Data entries
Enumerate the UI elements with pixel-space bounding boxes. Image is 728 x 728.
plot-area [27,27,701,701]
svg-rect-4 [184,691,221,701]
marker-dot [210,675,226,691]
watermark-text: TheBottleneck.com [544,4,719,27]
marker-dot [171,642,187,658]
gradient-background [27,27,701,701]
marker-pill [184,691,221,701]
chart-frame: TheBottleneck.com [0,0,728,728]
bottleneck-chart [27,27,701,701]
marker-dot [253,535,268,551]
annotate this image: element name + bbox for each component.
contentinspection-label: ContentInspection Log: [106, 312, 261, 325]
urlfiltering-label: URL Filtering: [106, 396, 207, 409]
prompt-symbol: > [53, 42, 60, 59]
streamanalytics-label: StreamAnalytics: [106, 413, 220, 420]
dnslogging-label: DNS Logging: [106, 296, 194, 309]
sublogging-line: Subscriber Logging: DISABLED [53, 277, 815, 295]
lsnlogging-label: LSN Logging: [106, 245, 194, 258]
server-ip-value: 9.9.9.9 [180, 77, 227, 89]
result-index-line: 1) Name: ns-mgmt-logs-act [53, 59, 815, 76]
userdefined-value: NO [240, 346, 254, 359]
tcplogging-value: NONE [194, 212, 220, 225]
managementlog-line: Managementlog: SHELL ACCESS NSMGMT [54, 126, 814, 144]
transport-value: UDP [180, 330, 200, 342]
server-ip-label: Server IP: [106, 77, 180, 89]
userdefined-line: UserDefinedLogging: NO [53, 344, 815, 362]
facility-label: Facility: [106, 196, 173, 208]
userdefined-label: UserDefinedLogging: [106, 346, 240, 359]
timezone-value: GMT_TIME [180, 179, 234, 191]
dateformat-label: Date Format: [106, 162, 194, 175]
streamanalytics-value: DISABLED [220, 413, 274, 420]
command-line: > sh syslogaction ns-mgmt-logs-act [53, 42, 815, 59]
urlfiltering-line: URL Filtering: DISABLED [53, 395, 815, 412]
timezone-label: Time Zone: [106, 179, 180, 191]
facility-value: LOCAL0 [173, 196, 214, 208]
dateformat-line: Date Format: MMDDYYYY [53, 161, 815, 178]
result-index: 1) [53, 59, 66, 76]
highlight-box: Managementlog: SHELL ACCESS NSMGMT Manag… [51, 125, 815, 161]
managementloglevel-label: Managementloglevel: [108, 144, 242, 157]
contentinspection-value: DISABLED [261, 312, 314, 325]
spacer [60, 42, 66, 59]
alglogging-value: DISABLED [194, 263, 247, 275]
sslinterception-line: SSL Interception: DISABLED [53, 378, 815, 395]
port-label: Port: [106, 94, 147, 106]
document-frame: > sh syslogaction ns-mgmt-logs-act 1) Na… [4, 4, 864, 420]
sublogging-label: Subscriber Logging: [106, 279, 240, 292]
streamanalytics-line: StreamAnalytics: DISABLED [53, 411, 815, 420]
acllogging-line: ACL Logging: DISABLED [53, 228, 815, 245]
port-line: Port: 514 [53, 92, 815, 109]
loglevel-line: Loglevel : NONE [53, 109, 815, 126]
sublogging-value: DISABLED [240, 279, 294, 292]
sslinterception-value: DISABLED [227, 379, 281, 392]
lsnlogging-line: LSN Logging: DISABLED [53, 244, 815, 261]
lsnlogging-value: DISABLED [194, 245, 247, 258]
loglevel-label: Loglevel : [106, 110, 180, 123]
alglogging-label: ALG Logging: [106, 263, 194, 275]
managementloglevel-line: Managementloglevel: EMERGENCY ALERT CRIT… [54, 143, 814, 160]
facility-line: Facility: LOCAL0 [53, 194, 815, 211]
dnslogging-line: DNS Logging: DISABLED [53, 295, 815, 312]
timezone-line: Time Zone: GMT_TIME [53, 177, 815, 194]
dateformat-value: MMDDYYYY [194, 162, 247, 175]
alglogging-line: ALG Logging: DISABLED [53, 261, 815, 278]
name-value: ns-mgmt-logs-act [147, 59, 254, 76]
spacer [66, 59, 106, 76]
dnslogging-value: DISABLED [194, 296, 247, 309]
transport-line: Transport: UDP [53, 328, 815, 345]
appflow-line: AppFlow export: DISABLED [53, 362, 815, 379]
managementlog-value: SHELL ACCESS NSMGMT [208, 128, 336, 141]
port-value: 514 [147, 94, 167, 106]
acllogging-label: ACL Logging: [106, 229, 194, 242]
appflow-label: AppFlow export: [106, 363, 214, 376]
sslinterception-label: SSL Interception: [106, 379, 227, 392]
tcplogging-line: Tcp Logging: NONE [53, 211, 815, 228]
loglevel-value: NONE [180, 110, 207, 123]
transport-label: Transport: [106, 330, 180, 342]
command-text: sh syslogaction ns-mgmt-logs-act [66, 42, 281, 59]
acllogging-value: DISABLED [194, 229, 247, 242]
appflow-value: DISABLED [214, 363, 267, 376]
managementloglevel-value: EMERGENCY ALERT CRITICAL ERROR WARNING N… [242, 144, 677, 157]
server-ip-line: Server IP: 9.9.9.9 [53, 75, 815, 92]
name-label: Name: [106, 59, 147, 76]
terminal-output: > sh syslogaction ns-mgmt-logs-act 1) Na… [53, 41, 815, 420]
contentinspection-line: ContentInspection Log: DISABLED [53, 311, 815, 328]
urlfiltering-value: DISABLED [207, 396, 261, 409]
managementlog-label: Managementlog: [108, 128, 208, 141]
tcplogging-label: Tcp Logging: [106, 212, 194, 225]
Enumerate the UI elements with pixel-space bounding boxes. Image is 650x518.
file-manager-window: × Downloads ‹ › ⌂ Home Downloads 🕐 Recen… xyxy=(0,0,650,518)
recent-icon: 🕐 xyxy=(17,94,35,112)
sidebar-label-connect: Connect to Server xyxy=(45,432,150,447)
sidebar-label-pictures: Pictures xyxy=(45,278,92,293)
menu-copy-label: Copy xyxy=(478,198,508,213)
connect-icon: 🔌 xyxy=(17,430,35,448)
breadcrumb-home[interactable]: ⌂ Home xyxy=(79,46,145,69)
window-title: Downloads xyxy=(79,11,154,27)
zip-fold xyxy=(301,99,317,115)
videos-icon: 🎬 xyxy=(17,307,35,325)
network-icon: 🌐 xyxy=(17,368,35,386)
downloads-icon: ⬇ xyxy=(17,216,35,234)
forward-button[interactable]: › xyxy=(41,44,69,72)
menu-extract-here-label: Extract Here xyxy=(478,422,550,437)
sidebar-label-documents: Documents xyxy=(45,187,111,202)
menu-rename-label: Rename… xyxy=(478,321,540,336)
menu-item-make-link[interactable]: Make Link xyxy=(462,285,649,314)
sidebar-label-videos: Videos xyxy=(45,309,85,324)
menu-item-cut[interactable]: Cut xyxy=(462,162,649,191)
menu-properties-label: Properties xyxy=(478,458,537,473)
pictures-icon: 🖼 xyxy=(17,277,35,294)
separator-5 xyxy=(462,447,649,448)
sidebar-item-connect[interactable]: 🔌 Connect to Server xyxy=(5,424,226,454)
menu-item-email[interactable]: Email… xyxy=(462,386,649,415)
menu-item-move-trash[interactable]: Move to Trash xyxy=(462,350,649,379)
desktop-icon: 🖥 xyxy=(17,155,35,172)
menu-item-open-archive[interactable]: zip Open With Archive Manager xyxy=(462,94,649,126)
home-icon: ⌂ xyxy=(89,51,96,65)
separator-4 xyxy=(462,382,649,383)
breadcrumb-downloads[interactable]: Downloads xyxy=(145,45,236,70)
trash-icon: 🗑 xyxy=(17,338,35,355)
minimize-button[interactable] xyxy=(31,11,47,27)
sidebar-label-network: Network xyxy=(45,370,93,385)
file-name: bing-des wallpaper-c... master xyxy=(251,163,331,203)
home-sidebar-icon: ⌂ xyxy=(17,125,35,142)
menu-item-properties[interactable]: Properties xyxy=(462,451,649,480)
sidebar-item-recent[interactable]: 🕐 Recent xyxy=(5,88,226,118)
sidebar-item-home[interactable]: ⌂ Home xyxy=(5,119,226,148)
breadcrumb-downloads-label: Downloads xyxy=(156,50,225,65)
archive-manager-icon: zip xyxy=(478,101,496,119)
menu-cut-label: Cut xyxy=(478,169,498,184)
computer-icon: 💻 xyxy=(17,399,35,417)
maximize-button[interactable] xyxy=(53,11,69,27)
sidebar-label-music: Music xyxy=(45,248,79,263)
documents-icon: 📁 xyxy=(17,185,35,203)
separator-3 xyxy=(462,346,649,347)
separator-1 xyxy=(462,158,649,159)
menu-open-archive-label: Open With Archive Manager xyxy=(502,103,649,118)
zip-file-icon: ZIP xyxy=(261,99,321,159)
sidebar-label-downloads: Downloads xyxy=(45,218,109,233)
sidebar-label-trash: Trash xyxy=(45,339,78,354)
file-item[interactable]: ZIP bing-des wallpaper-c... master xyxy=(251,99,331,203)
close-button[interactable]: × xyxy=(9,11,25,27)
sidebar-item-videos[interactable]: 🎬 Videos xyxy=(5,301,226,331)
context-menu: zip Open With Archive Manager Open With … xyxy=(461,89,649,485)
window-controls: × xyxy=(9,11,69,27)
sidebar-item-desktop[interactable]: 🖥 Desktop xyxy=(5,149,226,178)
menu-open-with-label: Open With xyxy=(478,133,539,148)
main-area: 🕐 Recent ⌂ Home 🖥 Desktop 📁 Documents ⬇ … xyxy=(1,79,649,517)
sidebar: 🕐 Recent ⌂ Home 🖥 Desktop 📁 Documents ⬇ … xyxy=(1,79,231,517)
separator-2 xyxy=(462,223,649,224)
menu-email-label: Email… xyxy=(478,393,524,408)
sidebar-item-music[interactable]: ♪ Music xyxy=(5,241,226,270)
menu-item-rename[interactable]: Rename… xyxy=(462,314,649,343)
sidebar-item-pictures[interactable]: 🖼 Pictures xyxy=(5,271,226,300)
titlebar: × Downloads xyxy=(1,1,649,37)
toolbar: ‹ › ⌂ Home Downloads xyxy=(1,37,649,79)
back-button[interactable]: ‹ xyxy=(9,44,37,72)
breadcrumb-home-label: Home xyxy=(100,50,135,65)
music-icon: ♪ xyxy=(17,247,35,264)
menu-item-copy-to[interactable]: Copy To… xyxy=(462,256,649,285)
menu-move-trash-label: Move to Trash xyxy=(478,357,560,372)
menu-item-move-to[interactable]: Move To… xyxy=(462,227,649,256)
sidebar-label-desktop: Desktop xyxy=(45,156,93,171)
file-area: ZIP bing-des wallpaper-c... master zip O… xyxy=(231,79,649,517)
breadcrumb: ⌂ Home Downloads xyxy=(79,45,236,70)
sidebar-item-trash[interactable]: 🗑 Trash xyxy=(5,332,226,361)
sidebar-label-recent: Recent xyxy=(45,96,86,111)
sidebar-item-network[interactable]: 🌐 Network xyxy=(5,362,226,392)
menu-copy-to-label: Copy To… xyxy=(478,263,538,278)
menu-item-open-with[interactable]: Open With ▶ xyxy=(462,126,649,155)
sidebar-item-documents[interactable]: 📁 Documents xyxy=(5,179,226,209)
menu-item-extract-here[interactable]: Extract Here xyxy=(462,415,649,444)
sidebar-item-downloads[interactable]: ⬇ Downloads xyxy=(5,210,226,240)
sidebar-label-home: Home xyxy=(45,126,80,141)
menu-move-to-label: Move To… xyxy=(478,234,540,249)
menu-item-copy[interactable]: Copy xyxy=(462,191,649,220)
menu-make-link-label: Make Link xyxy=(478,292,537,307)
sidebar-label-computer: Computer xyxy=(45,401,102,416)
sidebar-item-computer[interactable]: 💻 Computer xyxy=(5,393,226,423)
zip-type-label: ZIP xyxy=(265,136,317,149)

== EXERCISE INSTRUCTIONS ==
Sift the data above for lines with "Link", then copy each one.

== WORKED SOLUTION ==
menu-item-make-link[interactable]: Make Link xyxy=(462,285,649,314)
menu-make-link-label: Make Link xyxy=(478,292,537,307)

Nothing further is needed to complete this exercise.